Even in the Western world, the general climate hysteria shows a marked cooling. If recent opinion polls are to be believed, the obsession with climate change, which was a common feature during much of the 1980s and 90s no longer exists. In its place, climate fatigue is spreading. The novelty of climate change and the habitual alarms have lost their original shock value. Instead, the public seems to be warming to the idea of gradual and inevitable climate change.


5. Unilateral Green policies are now becoming a political liability.
International climate politics face a profound crisis. Green taxes and climate levies in whatever form and shape have become political liabilities. Revolts among eastern European countries, in Australia and even among Obama's Blue Dog Democrats are forcing law-makers to renounce support for unilateral climate policies. In the UK, the party-political consensus on climate change is unlikely to survive the general elections as both Labour and the Tories are confronted by a growing public backlash against green taxes and rising fuel bills.
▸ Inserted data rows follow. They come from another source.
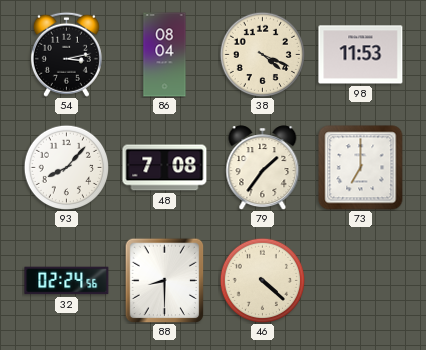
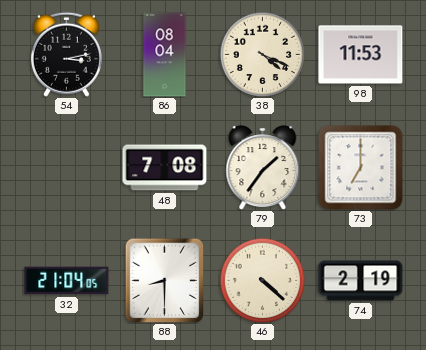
93: 8:07 -> none
32: 02:24 -> 21:04
74: none -> 2:19
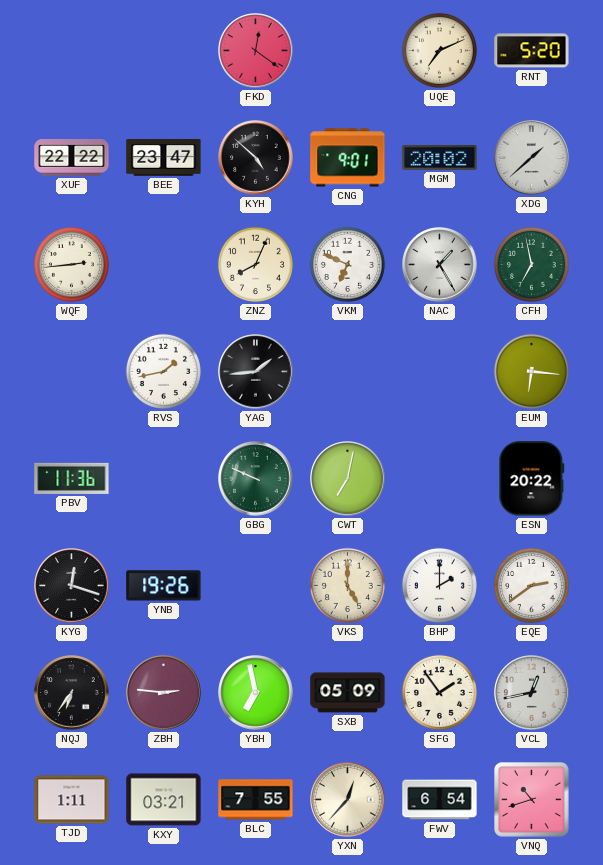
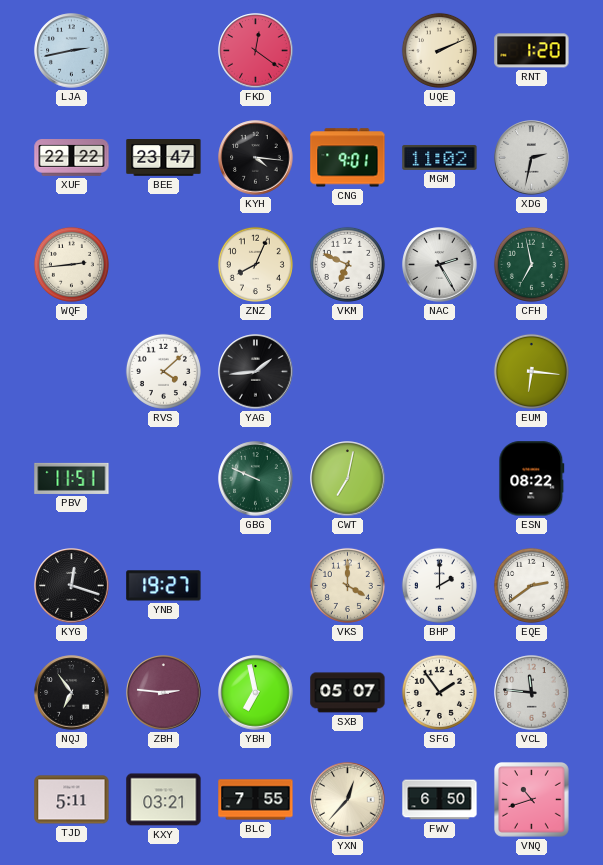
LJA: none -> 2:43
UQE: 7:11 -> 2:11
RNT: 5:20 -> 1:20
KYH: 4:52 -> 4:16
MGM: 20:02 -> 11:02
XDG: 1:38 -> 2:32
NAC: 1:25 -> 2:25
RVS: 1:43 -> 4:08
PBV: 11:36 -> 11:51
ESN: 20:22 -> 08:22
YNB: 19:26 -> 19:27
VKS: 5:00 -> 4:00
NQJ: 6:36 -> 6:54
SXB: 05:09 -> 05:07
VCL: 12:43 -> 11:46
TJD: 1:11 -> 5:11
FWV: 6:54 -> 6:50
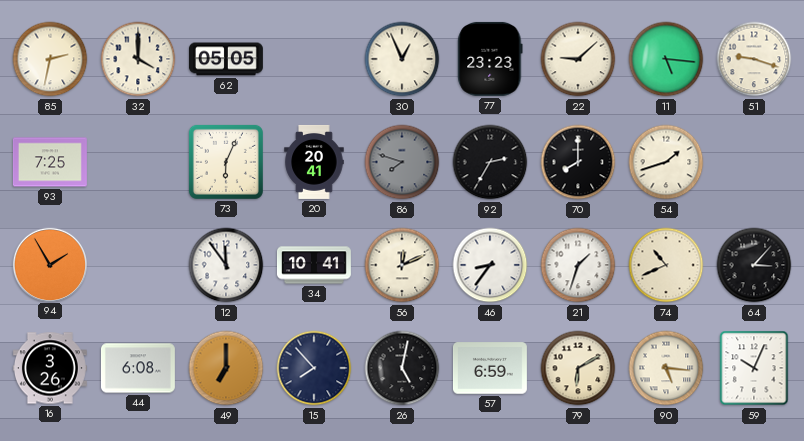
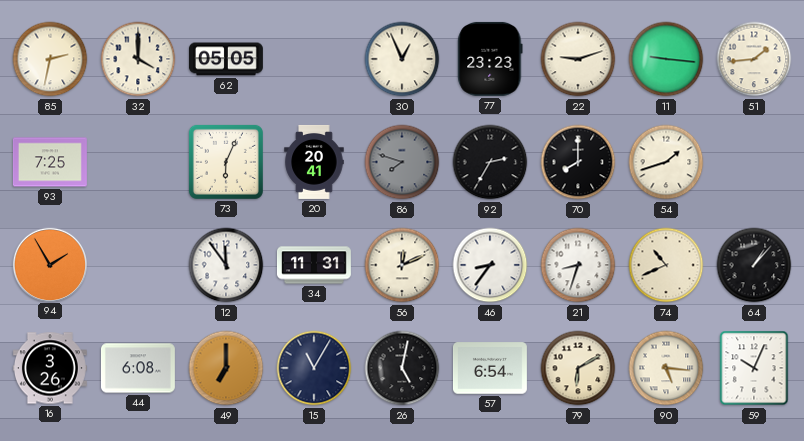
22: 9:08 -> 9:12
11: 5:16 -> 9:16
51: 9:18 -> 1:44
34: 10:41 -> 11:31
21: 1:33 -> 8:33
64: 3:07 -> 1:07
15: 7:53 -> 11:05
57: 6:59 -> 6:54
On the assumption that Australia shows a marked swing towards Tony Abbott in the next election--and Abbott has already made rejection of "cap and trade" the signature issue of this year's election--New Zealand will be left in a pickle. We have unilaterally committed to stabbing ourselves in the back with our reckless "cap and trade" legislation. When will the government repeal the legislation?

We are not holding our breath. Our Prime Minister shows signs of substituting the stubbornness of ideology with the stubbornness of, well, stubbornness. "Because I said so," is becoming the signature and hallmark of John Key as Prime Minister. Beneath the cheery demeanour may well lurk a growing cancer of arrogance. Power doth corrupt so quickly.

It is interesting that John Key's Prime Ministership has become marked so far not by what he has done, but by what he has refused to do--to the point of recklessness. His refusals have been damaging to all.

His stubborn refusal to amend the anti-smacking legislation has left him in the ridiculous and dangerous position of endorsing "modest" lawbreaking for every household in the country.

His stubborn refusal to scrap or at least suspend the Emissions Trading Scheme has substantially weakened the country economically--when we are already in hock up to our eyeballs. And let us never forget that insisting on an ETS being in place was to give New Zealand street cred in Copenhagen. Now there is an oxymoron of gargantuan proportions.

John Key will take years to wipe the thick layers of egg now plastered all over the face of his "because I said so--I know best" government.